*Exercise requirements*. Beginning with the line where "Identify the location" appears, restate each line word for word until the data ends. Pictures do not go in.

(Data extracts)

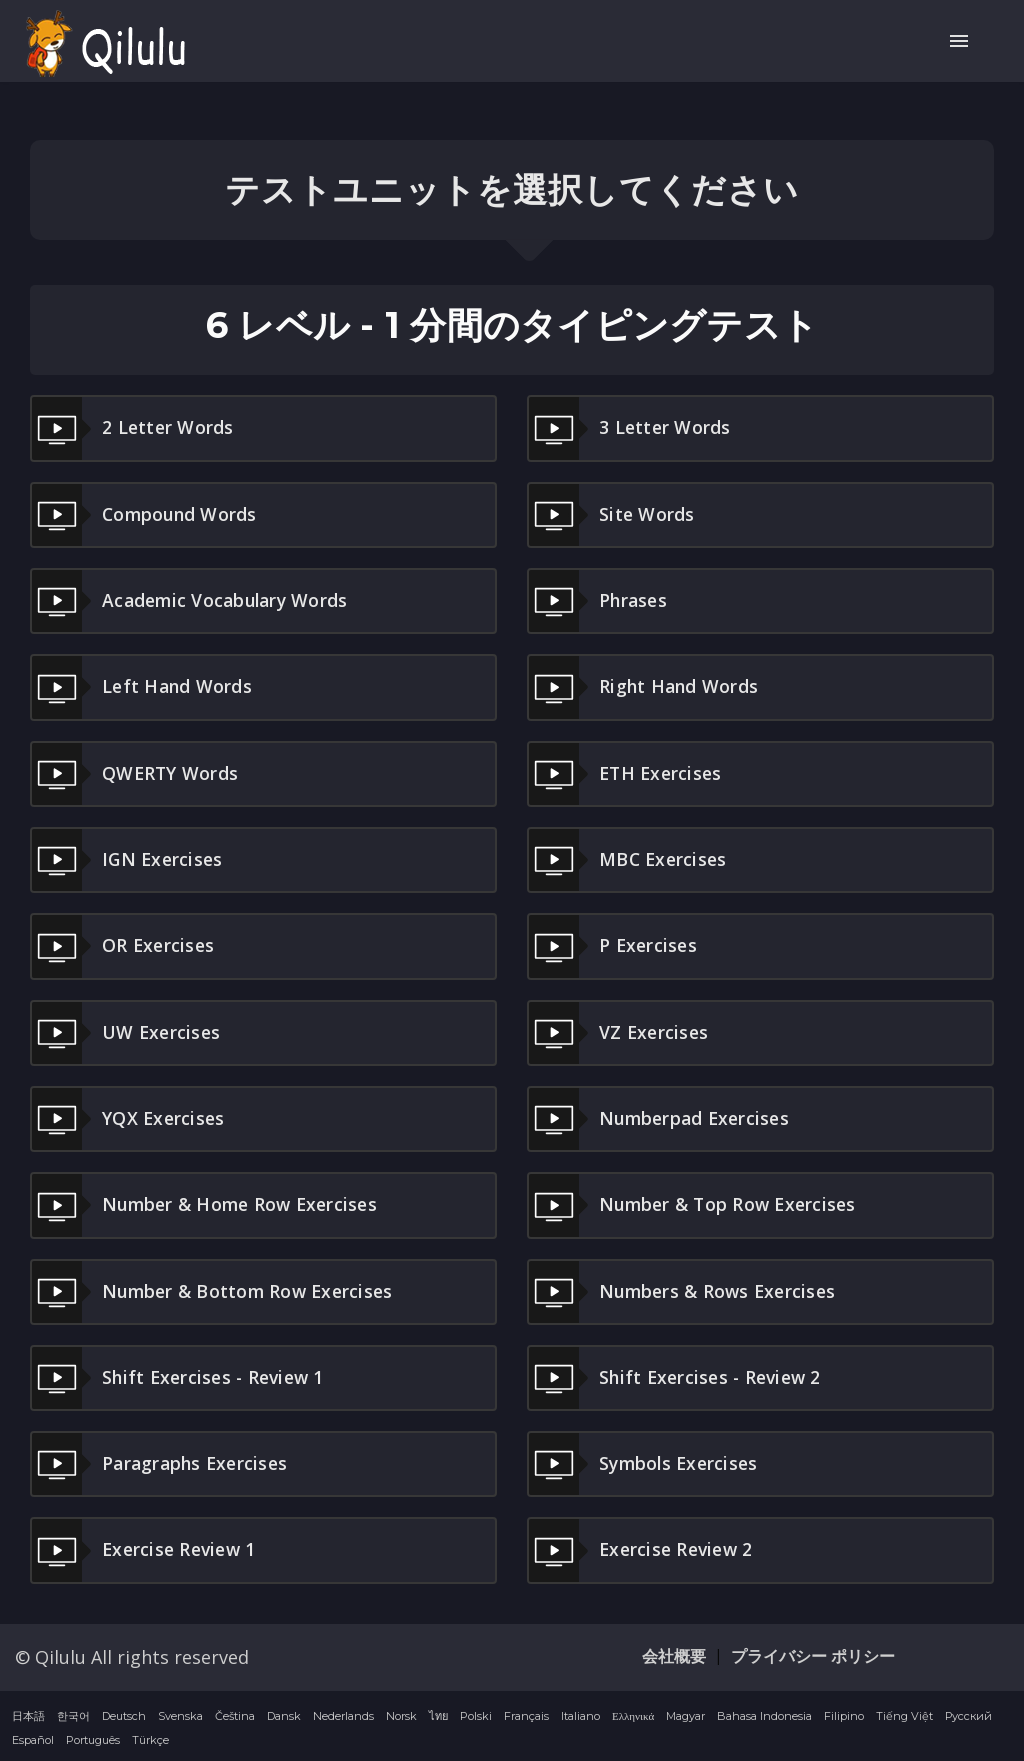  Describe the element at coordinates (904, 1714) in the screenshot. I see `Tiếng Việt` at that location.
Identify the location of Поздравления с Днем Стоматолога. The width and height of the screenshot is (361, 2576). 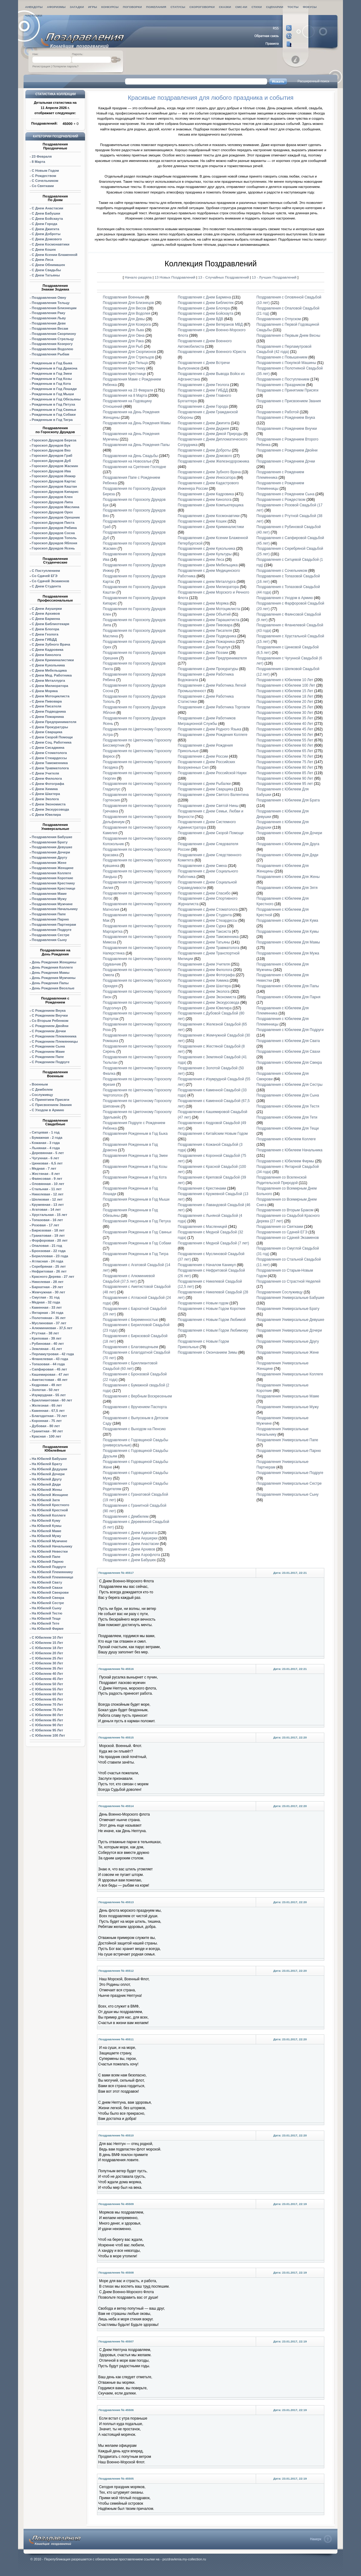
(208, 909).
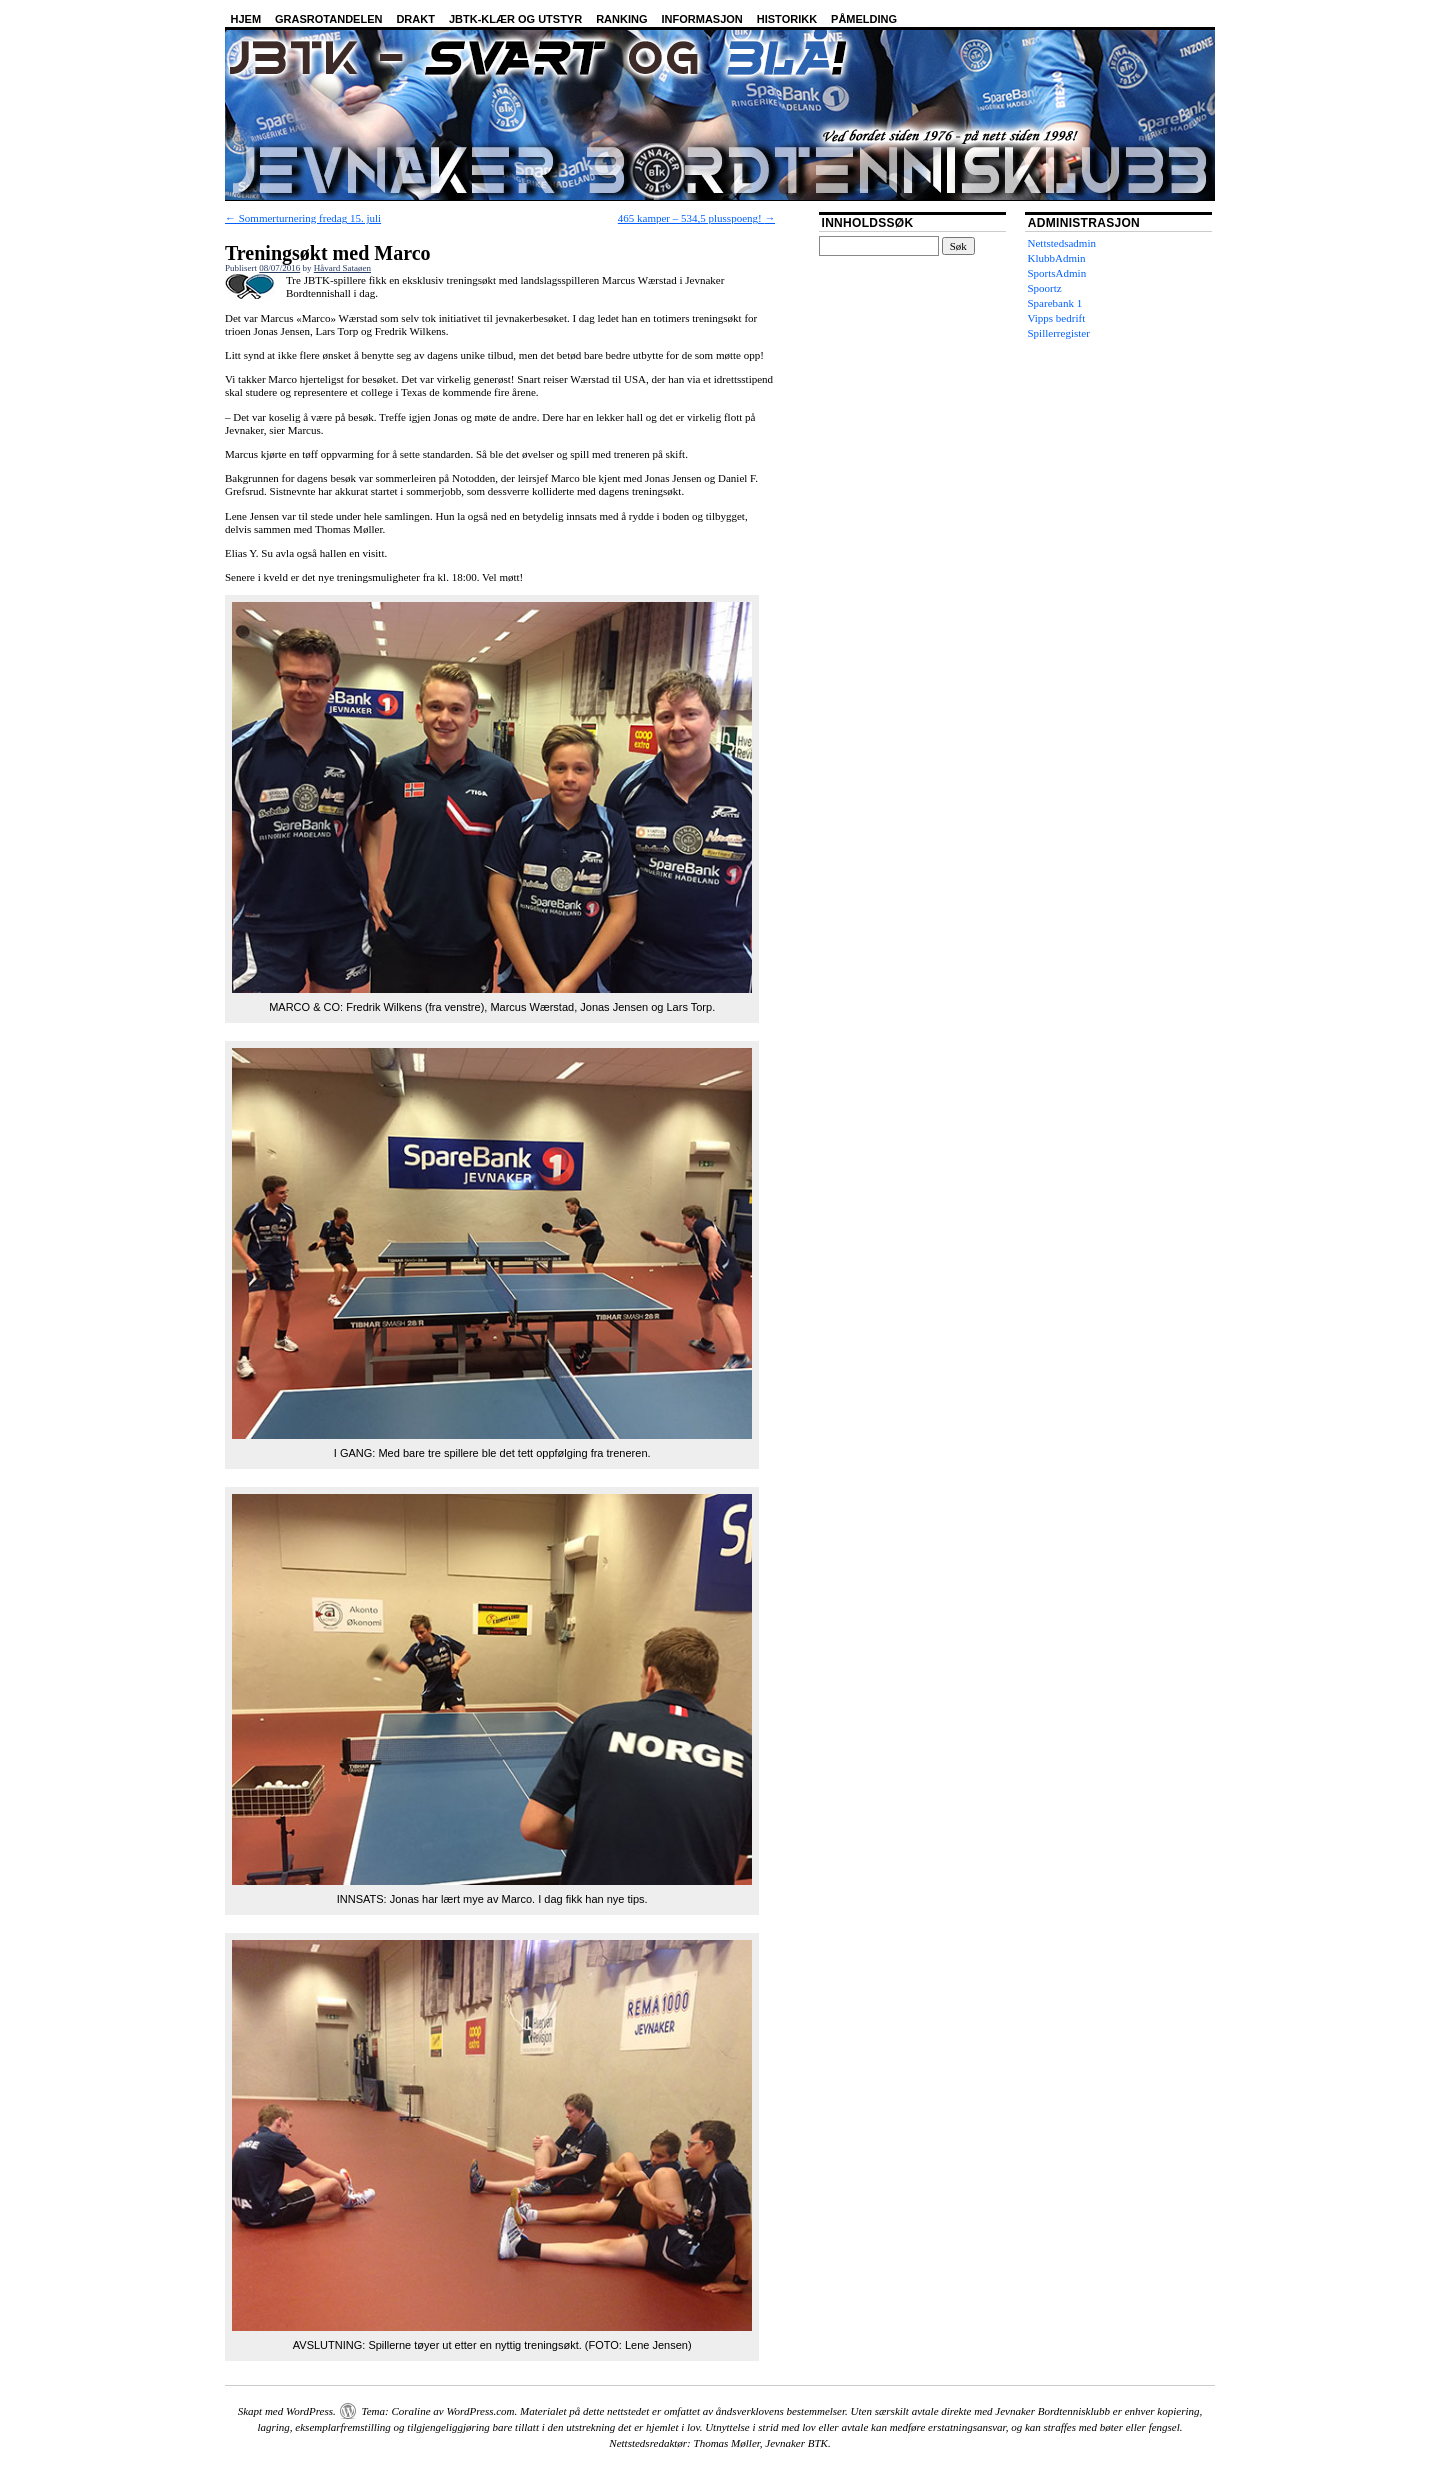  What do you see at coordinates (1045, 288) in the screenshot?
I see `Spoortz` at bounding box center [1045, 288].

(End Data extracts)

*Exercise response*.
Identify the location of Поздравления с Днем Стоматолога. The width and height of the screenshot is (361, 2576). 
(208, 909).
  What do you see at coordinates (1045, 288) in the screenshot?
I see `Spoortz` at bounding box center [1045, 288].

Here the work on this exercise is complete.